We thank Dr Pellegrini et al for their interest in our article (Gut 2002;51:490–5).
As they correctly point out, the very effective inhibition of acid secretion may interfere with acid trapping and thus decrease antibiotic transfer into the gastric juice. However, the final antibiotic concentration in gastric juice depends on both the rate of secretion and the rate of degradation. Although metronidazole and amoxycillin are stable in gastric juice, clarithromycin is not,1 hence more effective inhibition of acid secretion will tend overall to increase the concentration of undegraded clarithromycin. The acid degradation product has some antibacterial effect which also needs to be considered.
As can be seen, there are so many variables that we feel there is no substitute for actually measuring antibiotic concentrations in gastric juice on ranitidine and omeprazole, and comparing them in patients before any definite conclusions can be drawn on their relative pharmacological merits.

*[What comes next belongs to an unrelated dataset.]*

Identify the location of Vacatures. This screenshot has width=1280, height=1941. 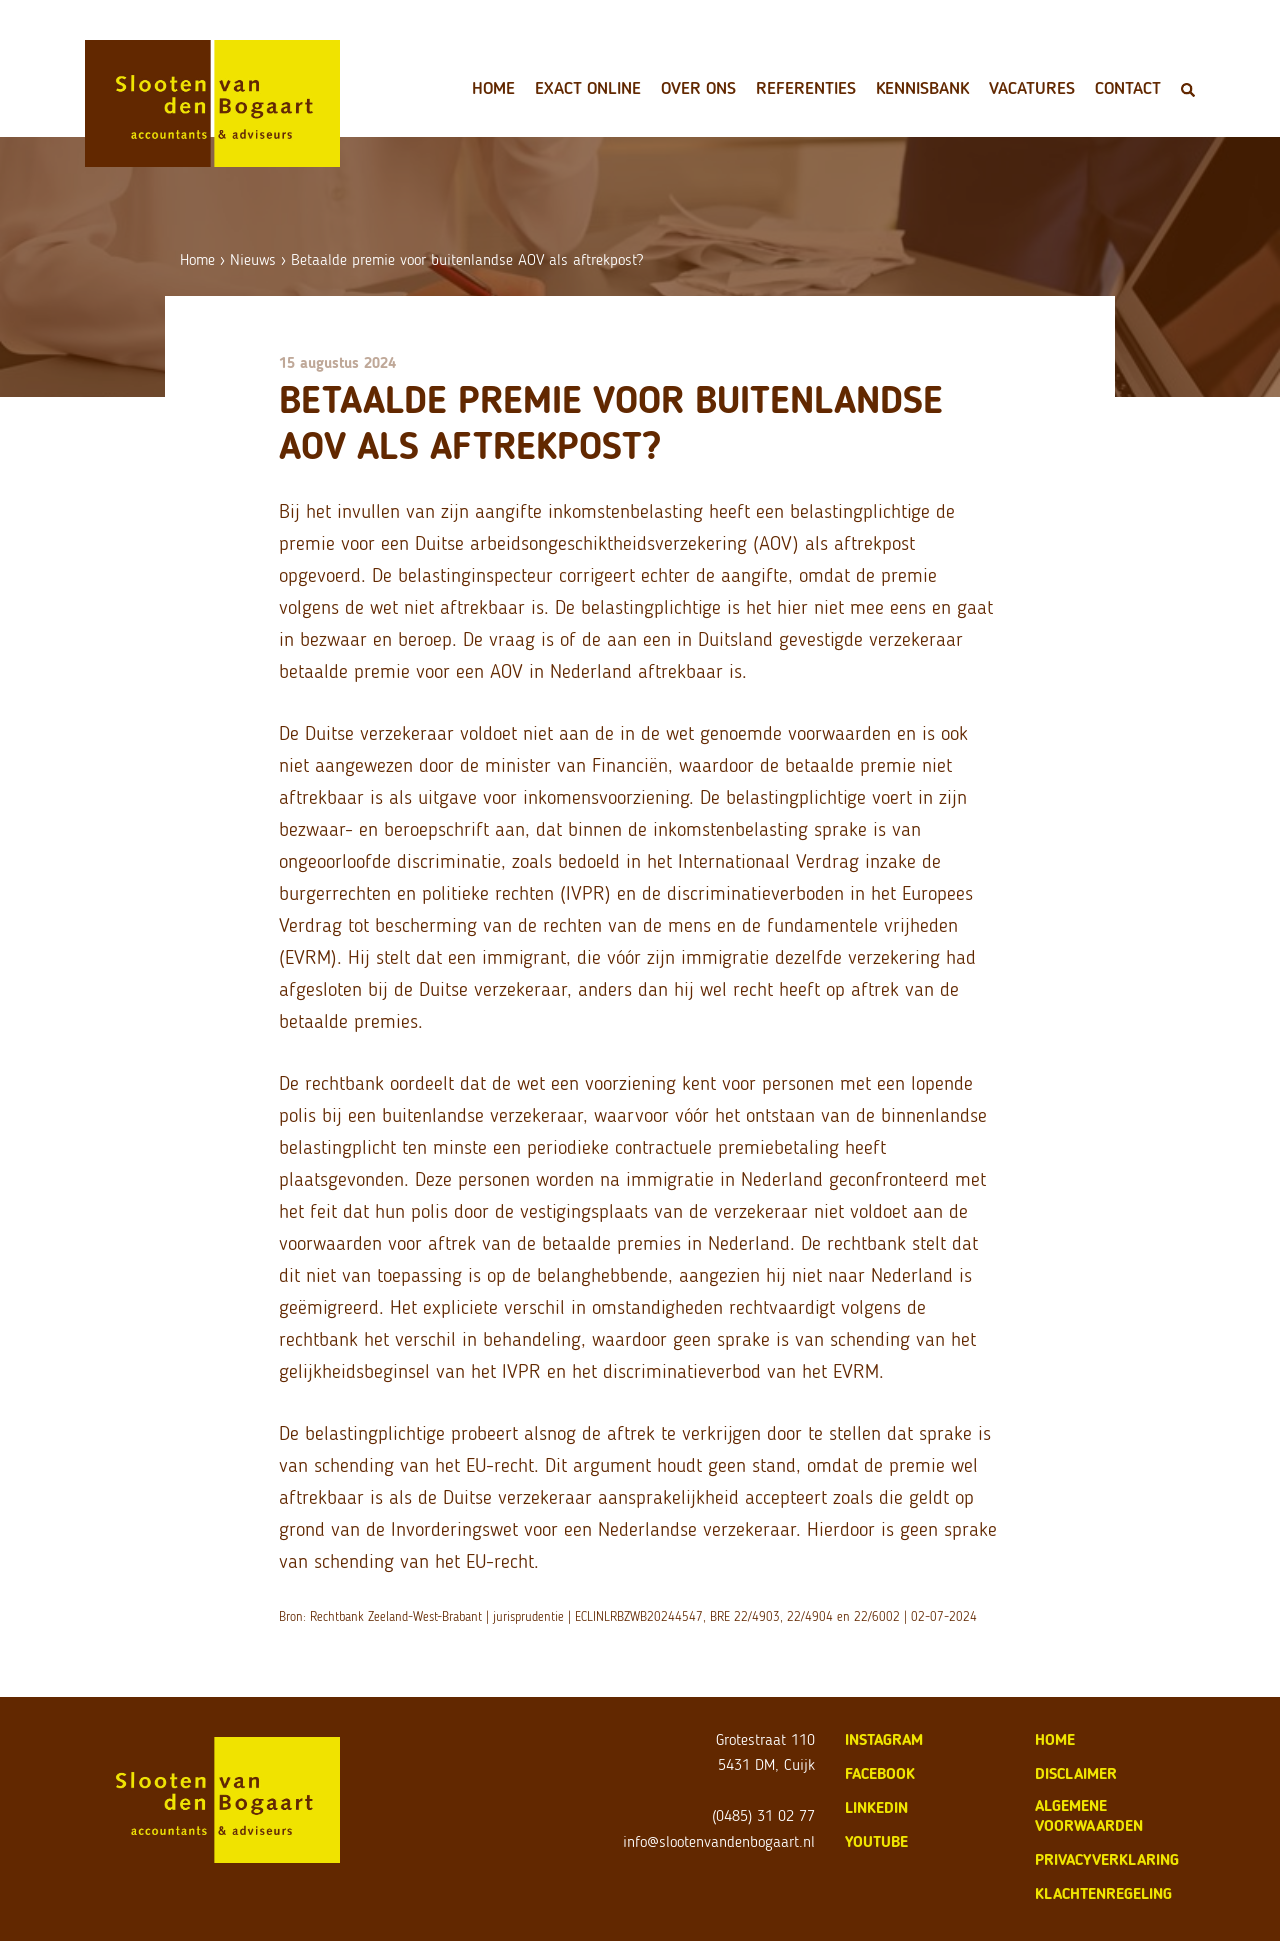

It is interesting that there have been relatively few clinical trials of proton pump inhibitors versus H2 receptor antagonists for Helicobacter eradication, with conflicting results from the two meta-analyses.2,3 One conclusion could be that the convention for using proton pump inhibitors has more to do with the large number of trials of proton pump inhibitor based regimens in the 1990s and the perhaps erroneous assumption that more reliable ulcer healing equates to better antibiotic drug delivery, rather than adequate evidence that proton pump inhibitors are superior.